━━━━━ THE DATA

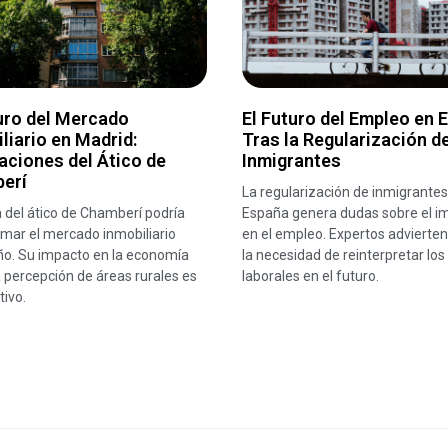
uro del Mercado
El Futuro del Empleo en 
liario en Madrid:
Tras la Regularización d
aciones del Ático de
Inmigrantes
erí
La regularización de inmigrantes
 del ático de Chamberí podría
España genera dudas sobre el i
mar el mercado inmobiliario
en el empleo. Expertos advierten
ño. Su impacto en la economía
la necesidad de reinterpretar los
la percepción de áreas rurales es
laborales en el futuro.
tivo.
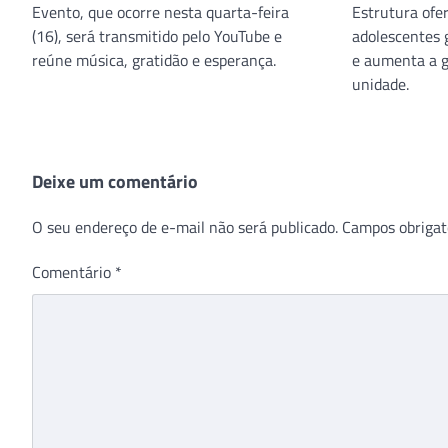
Evento, que ocorre nesta quarta-feira
Estrutura ofer
(16), será transmitido pelo YouTube e
adolescentes g
reúne música, gratidão e esperança.
e aumenta a 
unidade.
Deixe um comentário
O seu endereço de e-mail não será publicado.
Campos obrigat
Comentário
*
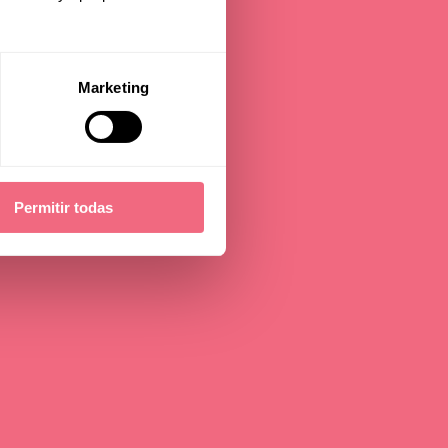
Marketing
Permitir todas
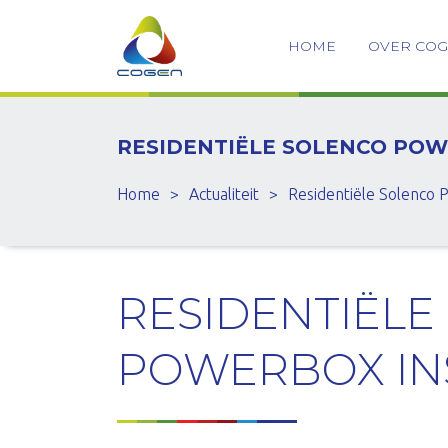
HOME
OVER CO
RESIDENTIËLE SOLENCO POW
Home
>
Actualiteit
>
Residentiële Solenco 
RESIDENTIËLE
POWERBOX IN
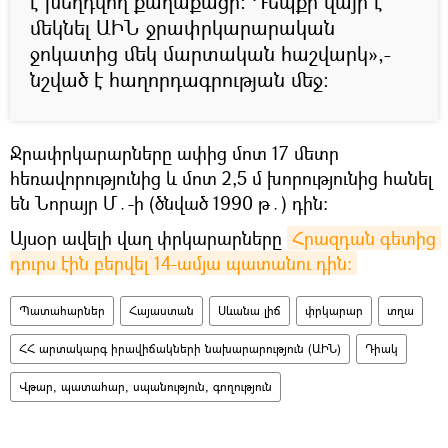
է խեղդվող քաղաքացի։ Դեպքի վայր է
մեկնել ԱԻՆ ջրափրկարարական
ջոկատից մեկ մարտական հաշվարկ»,-
նշված է հաղորդագրության մեջ։
Ջրափրկարարները ափից մոտ 17 մետր
հեռավորությունից և մոտ 2,5 մ խորությունից հանել
են Նորայր Մ․-ի (ծնված 1990 թ․) դին։
Այսօր ավելի վաղ փրկարարները
Հրազդան գետից 
դուրս էին բերվել 14-ամյա պատանու դին։
Պատահարներ
Հայաստան
Սևանա լիճ
փրկարար
տղա
ՀՀ արտակարգ իրավիճակների նախարարություն (ԱԻՆ)
Դիակ
Վթար, պատահար, սպանություն, գողություն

━━━━━━━━━━

=== PROBLEM DESCRIPTION ===
The count alone is wanted: how many lines above hold the string "será"?

=== SOLUTION TO THE PROBLEM ===
2